Beej's Guide to C Programming

When you run a program, it’s actually you talking to the shell, saying, “Hey, please run this thing.” And the shell says, “Sure,” and then tells the operating system, “Hey, could you please make a new process and run this thing?” And if all goes well, the OS complies and your program runs.

But there’s a whole world outside your program in the shell that can be interacted with from within C. We’ll look at a few of those in this chapter.

18.1 Command Line Arguments

Many command line utilities accept command line arguments.
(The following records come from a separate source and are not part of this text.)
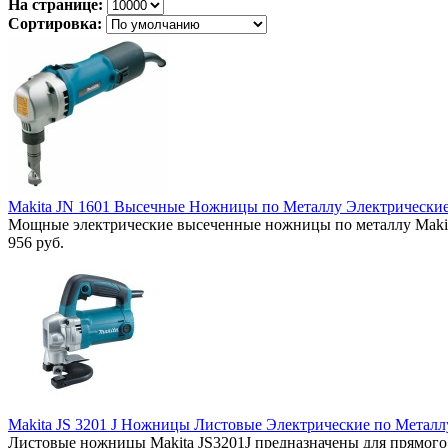
На странице:
Сортировка:
Makita JN 1601 Высечные Ножницы по Металлу Электрически
Мощные электрические высеченные ножницы по металлу Makita
956 руб.
Makita JS 3201 J Ножницы Листовые Электрические по Металлу
Листовые ножницы Makita JS3201J предназначены для прямого 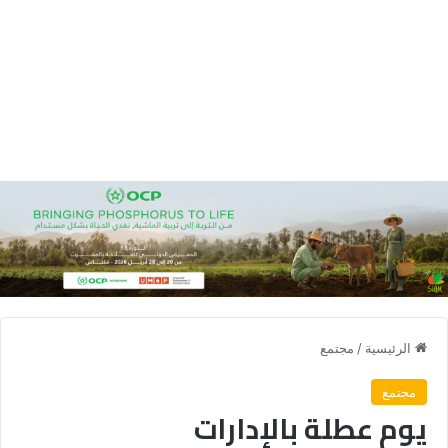
الرئيسية
/
مجتمع
مجتمع
يوم عطلة بالإدارات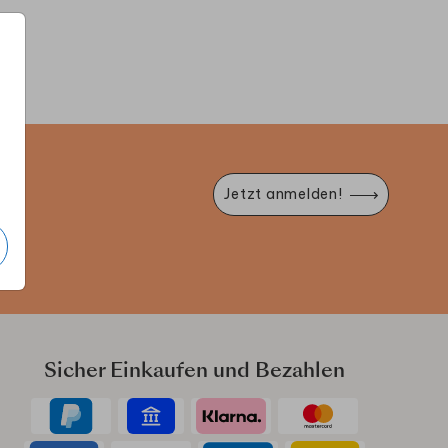
EINLADUNG
EINLADUNG
E
e
Jetzt anmelden!
Sicher Einkaufen und Bezahlen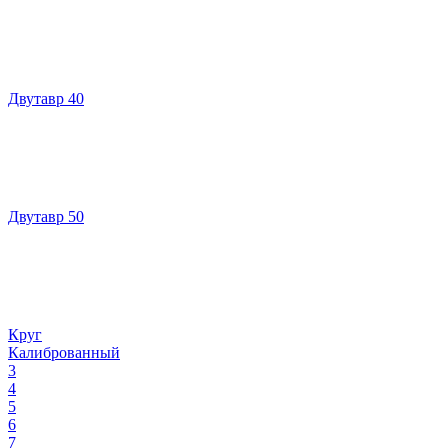
Двутавр 40
Двутавр 50
Круг
Калиброванный
3
4
5
6
7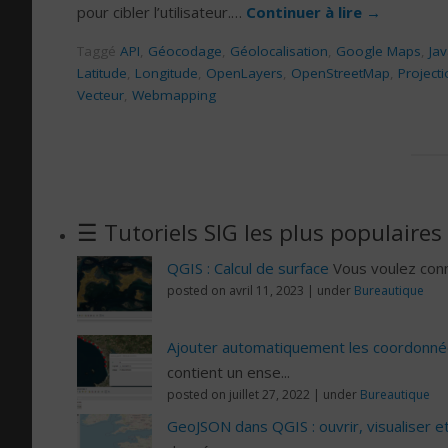
pour cibler l’utilisateur.…
Continuer à lire
→
Taggé
API
,
Géocodage
,
Géolocalisation
,
Google Maps
,
Jav
Latitude
,
Longitude
,
OpenLayers
,
OpenStreetMap
,
Project
Vecteur
,
Webmapping
☰ Tutoriels SIG les plus populaires
QGIS : Calcul de surface
Vous voulez conn
posted on avril 11, 2023
|
under
Bureautique
Ajouter automatiquement les coordonn
contient un ense...
posted on juillet 27, 2022
|
under
Bureautique
GeoJSON dans QGIS : ouvrir, visualiser et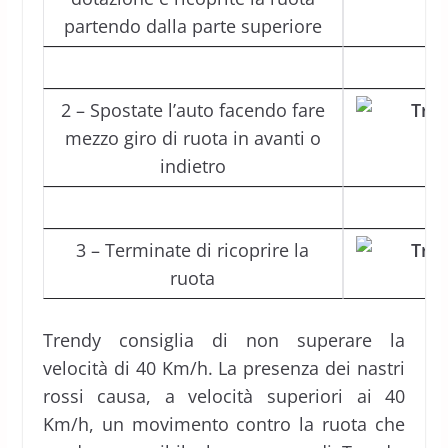
partendo dalla parte superiore
2 – Spostate l’auto facendo fare
mezzo giro di ruota in avanti o
indietro
3 – Terminate di ricoprire la
ruota
Trendy consiglia di non superare la
velocità di 40 Km/h. La presenza dei nastri
rossi causa, a velocità superiori ai 40
Km/h, un movimento contro la ruota che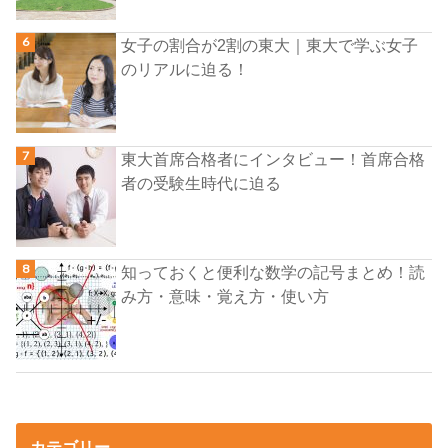
女子の割合が2割の東大｜東大で学ぶ女子
のリアルに迫る！
東大首席合格者にインタビュー！首席合格
者の受験生時代に迫る
知っておくと便利な数学の記号まとめ！読
み方・意味・覚え方・使い方
カテゴリー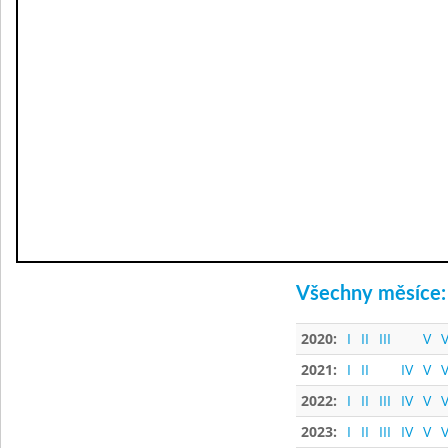
Všechny měsíce:
2020:
I
II
III
V
V
2021:
I
II
IV
V
V
2022:
I
II
III
IV
V
V
2023:
I
II
III
IV
V
V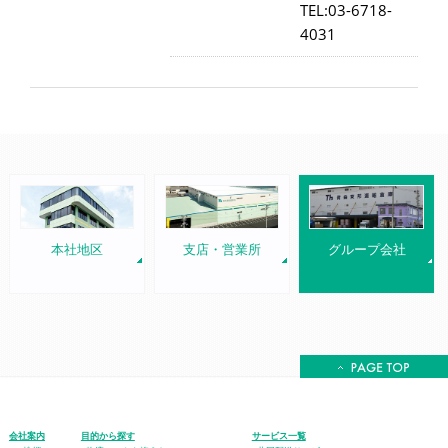
TEL:03-6718-
4031
本社地区
支店・営業所
グループ会社
会社案内
目的から探す
サービス一覧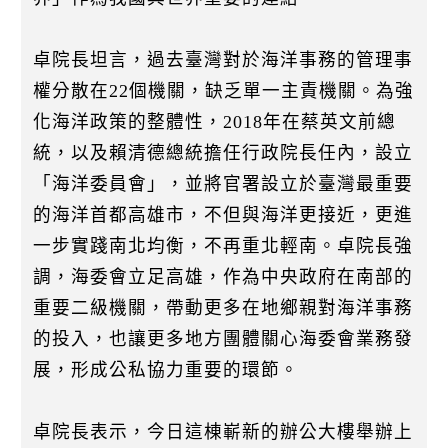
卓院長坦言，過去臺灣對於海洋事務的管理事
權分散在22個機關，缺乏單一主責機關。為強
化海洋政策的整體性，2018年在蔡英文前總
統，以及賴清德總統擔任行政院長任內，設立
「海洋委員會」，並將官署設立於臺灣最重要
的海洋首都高雄市，不但與海洋更接近，更進
一步實踐南北均衡，不再重北輕南。卓院長強
調，海委會立足高雄，作為中央政府在南部的
重要二級機關，帶動更多在地鄉親對海洋事務
的投入，也讓更多地方團體關心海委會業務發
展，形成公私協力重要的環節。
卓院長表示，今日這棟嶄新的辦公大樓舉辦上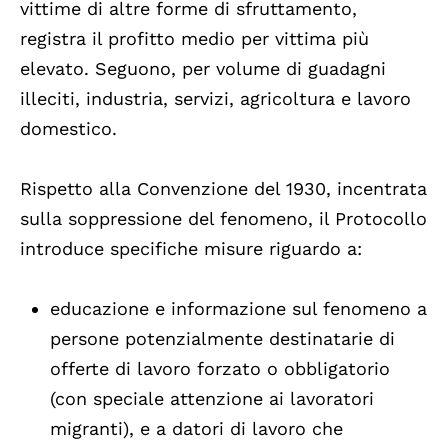
vittime di altre forme di sfruttamento,
registra il profitto medio per vittima più
elevato. Seguono, per volume di guadagni
illeciti, industria, servizi, agricoltura e lavoro
domestico.
Rispetto alla Convenzione del 1930, incentrata
sulla soppressione del fenomeno, il Protocollo
introduce specifiche misure riguardo a:
educazione e informazione sul fenomeno a
persone potenzialmente destinatarie di
offerte di lavoro forzato o obbligatorio
(con speciale attenzione ai lavoratori
migranti), e a datori di lavoro che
For example, if we want to see all files that end in .txt, we can type something like this on a Unix-like system:

ls *.txt

In this case, the command is ls, but it arguments are all all files that end with .txt¹²⁰.

Say we have a program called add that adds all numbers passed on the command line and prints the result:

./add 10 30 5
45

But seriously, this is a great tool for seeing how to get those arguments from the command line and break them down.

First, let’s see how to get them at all. For this, we’re going to need a new main()!

Here’s a program that prints out all the command line arguments. For example, if we name the executable foo, we can run it like this:

./foo i like turtles

arg 0: ./foo
arg 1: i
arg 2: like
arg 3: turtles

It’s a little weird, because the zeroth argument is the name of the executable, itself. But that’s just something to get used to. The arguments themselves follow directly.

#include <stdio.h>

int main(int argc, char *argv[])
{
    for (int i = 0; i < argc; i++) {
        printf("arg %d: %s\n", i, argv[i]);
    }
}

Whoa! What’s going on with the main() function signature? What’s argc and argv¹²¹ (pronounced arg-cee and arg-vee)?

Let’s start with the easy one first: argc. This is the argument count, including the program name, itself. If you think of all the arguments as an array of strings, which is exactly what they are, then you can think of argc as the length of that array, which is exactly what it is.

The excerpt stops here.